New York

Robert Ryman

It’s all in the name—the stubborn consistency of tact, vision, and method, the economy of means, the paradoxically anti-systematic system of repetitions, the governing law of tautology. Moving through over thirty years of Robert Ryman’s production in this show was akin to taking the same commuter train over and over again but never having the same experience twice—and never actually reaching a destination. This work thumbs its nose at the protocol of formal progression articulated in Modernist rhetoric while simultaneously beckoning the viewer to perform a thorough “formal” analysis.

The putative simplicity of Ryman’s work is deceptive, and this is precisely what enthralls. Unlike Donald Judd, who eventually rejected painting in favor of sculpture’s literalness, Ryman has apparently delighted in the exhaustion of abstract painting. Nothing and everything changes in this artist’s oeuvre, and one is struck by the sheer obstinance of his will to drive painting into a corner, allowing it to occupy that space with a quiet, mundane grace.

There’s a poetics of blankness here that defies a congruous articulation in the verbal realm. Indeed, this is the main paradox that Ryman himself confronted early on, with works such as The Paradoxical Absolute, 1958, and other paintings from that period in which he uses his name and the date as a compositional element within an essentially abstract antispace. These suggest the frustration of an attempt to reconcile the naming function of language with the zero degree of nonobjective visuality. Evidently, this dilemma can find no actual resolution, since it is only a constructed, discursive paradox that has been rehearsed over and over again.

Is it still necessary to ask the same question of Ryman’s work: does his painting indicate the final “end point” of the Modernist narrative? In his 1981 essay “Ryman’s Tact,” Yve-Alain Bois poses what still must be considered the most pertinent question regarding this artist: “Why is it so hard to write about Robert Ryman’s work?” Ryman’s paintings set a visual and ideological trap for the critic: what you see is what you get, and what you get is profoundly what you see.

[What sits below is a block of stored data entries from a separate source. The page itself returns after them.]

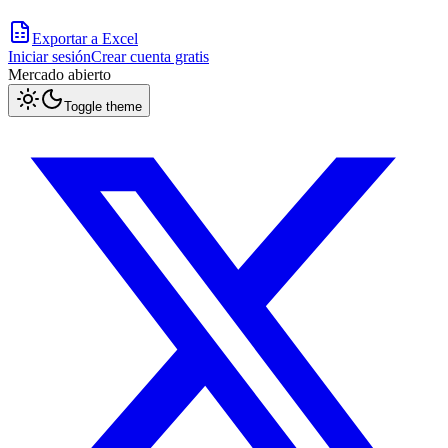
Exportar a Excel
Iniciar sesión
Crear cuenta gratis
Mercado
abierto
Toggle theme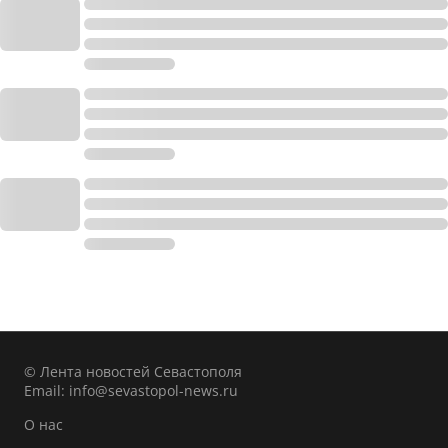
© Лента новостей Севастополя
Email:
info@sevastopol-news.ru
О нас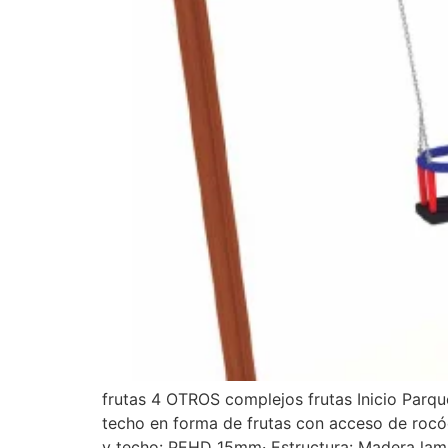
frutas 4 OTROS complejos frutas Inicio Par
techo en forma de frutas con acceso de rocó
y techo: PEHD 15mm· Estructura: Madera la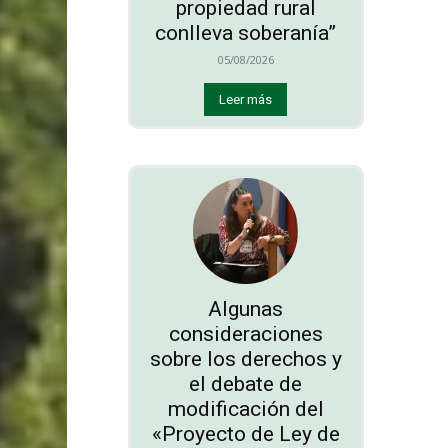
propiedad rural
conlleva soberanía”
05/08/2026
Leer más
Algunas
consideraciones
sobre los derechos y
el debate de
modificación del
«Proyecto de Ley de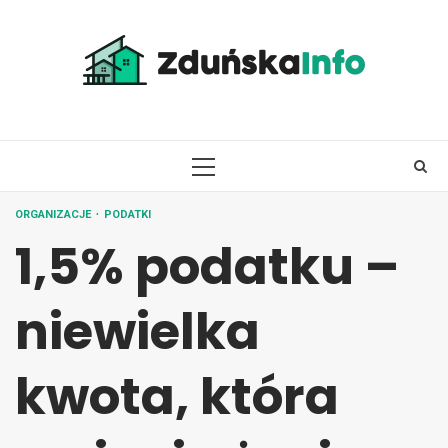
Skip
to
content
PRIMARY
MENU
ORGANIZACJE
PODATKI
1,5% podatku –
niewielka
kwota, która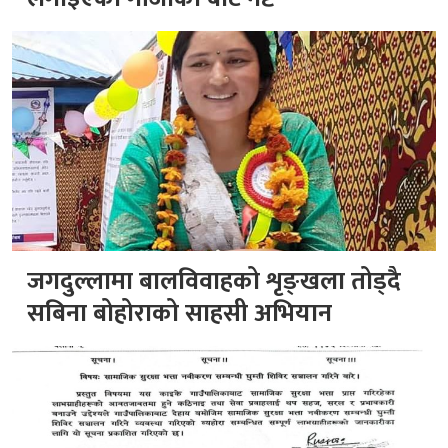
जगदुल्लामा बालविवाहको शृङ्खला तोड्दै
सबिना बोहोराको साहसी अभियान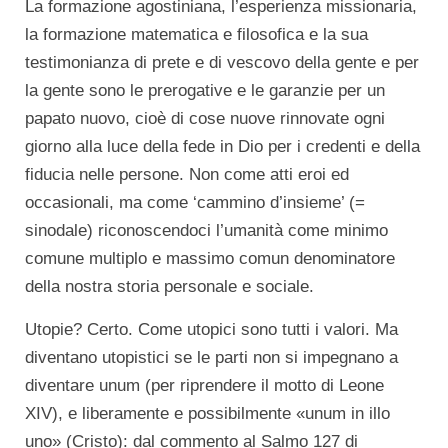
La formazione agostiniana, l’esperienza missionaria,
la formazione matematica e filosofica e la sua
testimonianza di prete e di vescovo della gente e per
la gente sono le prerogative e le garanzie per un
papato nuovo, cioè di cose nuove rinnovate ogni
giorno alla luce della fede in Dio per i credenti e della
fiducia nelle persone. Non come atti eroi ed
occasionali, ma come ‘cammino d’insieme’ (=
sinodale) riconoscendoci l’umanità come minimo
comune multiplo e massimo comun denominatore
della nostra storia personale e sociale.
Utopie? Certo. Come utopici sono tutti i valori. Ma
diventano utopistici se le parti non si impegnano a
diventare unum (per riprendere il motto di Leone
XIV), e liberamente e possibilmente «unum in illo
uno» (Cristo): dal commento al Salmo 127 di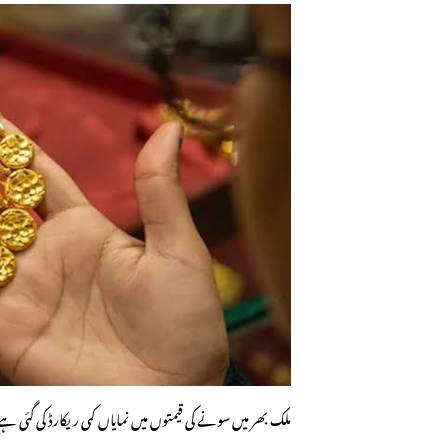
ملک بھر میں سونے کی قیمتوں میں نمایاں کمی ریکارڈ کی گئی ہ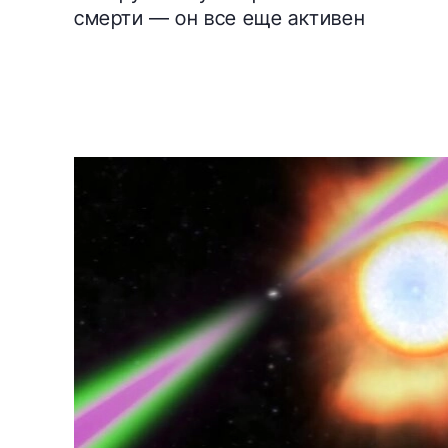
смерти — он все еще активен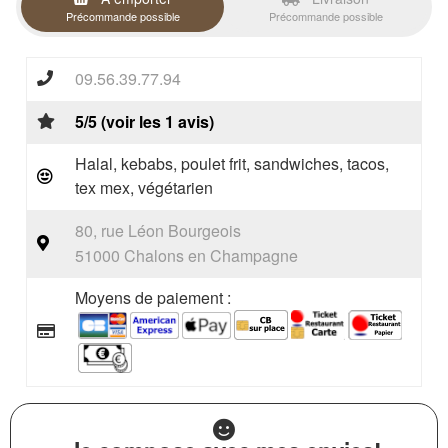
Précommande possible
Précommande possible
09.56.39.77.94
5/5 (voir les 1 avis)
Halal, kebabs, poulet frit, sandwiches, tacos,
tex mex, végétarien
80, rue Léon Bourgeois
51000 Chalons en Champagne
Moyens de paiement :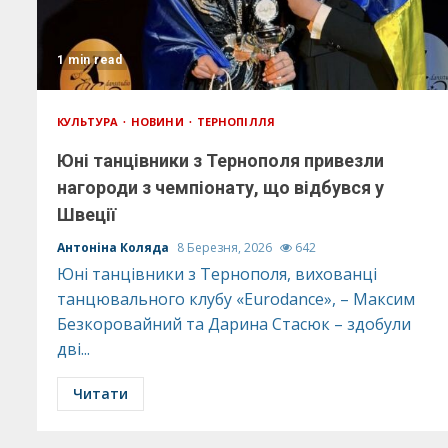
1 min read
КУЛЬТУРА
НОВИНИ
ТЕРНОПІЛЛЯ
Юні танцівники з Тернополя привезли
нагороди з чемпіонату, що відбувся у
Швеції
Антоніна Коляда
8 Березня, 2026
642
Юні танцівники з Тернополя, вихованці
танцювального клубу «Eurodance», – Максим
Безкоровайний та Дарина Стасюк – здобули
дві...
Читати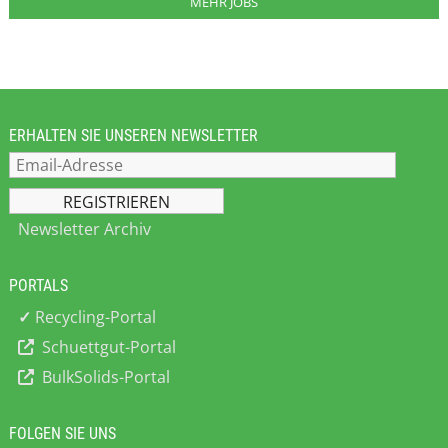
MEHR JOBS
ERHALTEN SIE UNSEREN NEWSLETTER
Newsletter Archiv
PORTALS
✓
Recycling-Portal
Schuettgut-Portal
BulkSolids-Portal
FOLGEN SIE UNS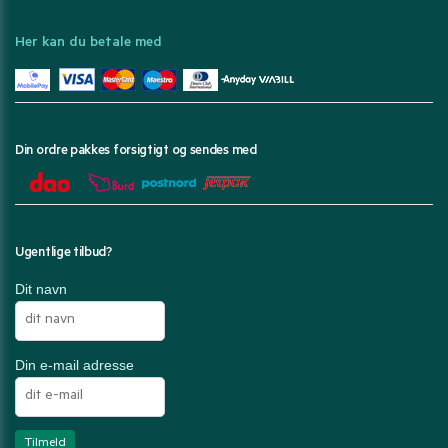
Her kan du betale med
Din ordre pakkes forsigtigt og sendes med
Ugentlige tilbud?
Dit navn
Din e-mail adresse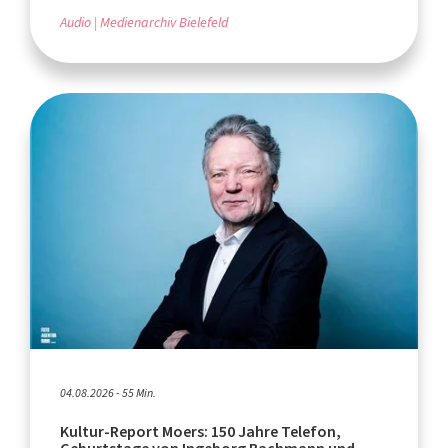
Audio
Medienarchiv Bielefeld
04.08.2026 - 55 Min.
Kultur-Report Moers: 150 Jahre Telefon,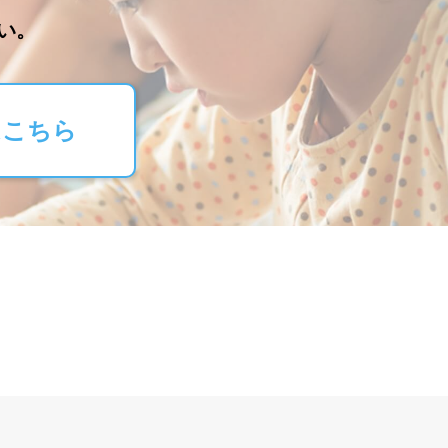
い。
はこちら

Faced with Ryman’s richly ascetic sensibility, the writer feels compelled to fill in the whiteness of these paintings’ imaginary voids even if this means descending into the treacherous nether regions of metaphorical or metaphysical language.

Pushing back the limits of pictorial space, destroying pictorial illusionism, destroying space itself, obliterating depiction, signaling the tautology of practice through a syntax of repeated tactics, issuing forth gesture as the index of bodily presence, offering repetition as the most sensual strategy possible. Tautology heaped upon tautology, laying waste to meaning beyond the painting-as-thing. Painting as the sensuous science, a perceptual cancellation that only prompts speculation—a fecund emptiness. Do these paintings really speak to us at all? And how do we speak for them? Ryman’s work is straightforwardly there—present—in its ineluctable yet understated materiality. They are both prior to and beyond thought, an exhaustion that is finally inexhaustible—perhaps a poetry horn of boredom.